The contribution of sulfated glycosaminoglycans to the inflation response of the human optic nerve head

Dan E. Midgett, Joan L. Jefferys, Harry A. Quigley, Thao D. Nguyen

Research output: Contribution to journalArticlepeer-review


PURPOSE. In this study, we measured the effect of the removal of sulfated glycosaminoglycans (sGAGs) on the pressure-induced strains of the human lamina cribrosa (LC). METHODS. We applied an ex vivo inflation method to measure the three-dimensional (3D) deformation response of six human LCs to pressure, before and after the degradation of chondroitin and dermatan sulfates. The experiment used a laser-scanning microscope (LSM) to acquire the second harmonic generation (SHG) signal of the collagen structure in the LC. Digital volume correlation (DVC) was used to calculate the deformation in the LC after a change in pressure from 5 to 45 mm Hg.
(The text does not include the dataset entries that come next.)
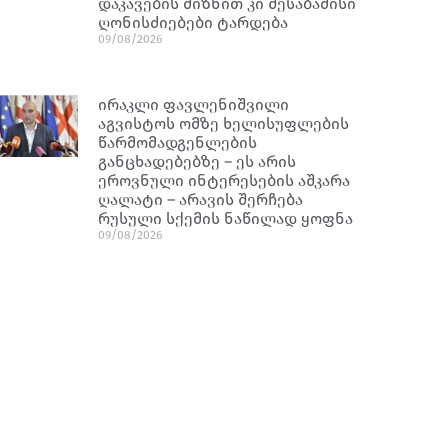
დაკავების მიზნით კი შესაბამისი
ღონისძიებები ტარდება
09/08/2026
ირაკლი ფავლენიშვილი
აგვისტოს ომზე ხელისუფლების
წარმომადგენლების
განცხადებებზე – ეს არის
ეროვნული ინტერესების აშკარა
ღალატი – არავის შერჩება
რუსული სქემის ნაწილად ყოფნა
09/08/2026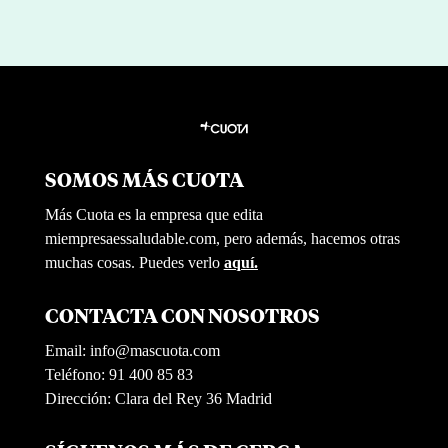
SOMOS MÁS CUOTA
Más Cuota es la empresa que edita
miempresaessaludable.com, pero además, hacemos otras
muchas cosas. Puedes verlo
aquí.
CONTACTA CON NOSOTROS
Email:
info@mascuota.com
Teléfono: 91 400 85 83
Dirección: Clara del Rey 36 Madrid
RESULTS. The average strains between 5 and 45 mm Hg in the LC decreased significantly after sGAG degradation (P ≤ 0.03), with the greatest change occurring in regions of previously high strain (P ≤ 0.003) and the peripheral regions of the LC (P ≤ 0.02). The stiffening effect was greater in the LC of middle-aged (42–49 years) donors compared with those of older (64– 88 years) donors (P < 0.0001). CONCLUSIONS. The LC experienced less strain at the same pressures after most sGAGs were removed. These results suggest that the natural decrease in sGAGs within the LC with age may contribute to the stiffer inflation response of older LC to IOP. Likewise, the increase in the amount of sGAGs observed in the LC of glaucomatous eyes, may contribute to a more compliant LC, which may affect the susceptibility and progression of axon damage.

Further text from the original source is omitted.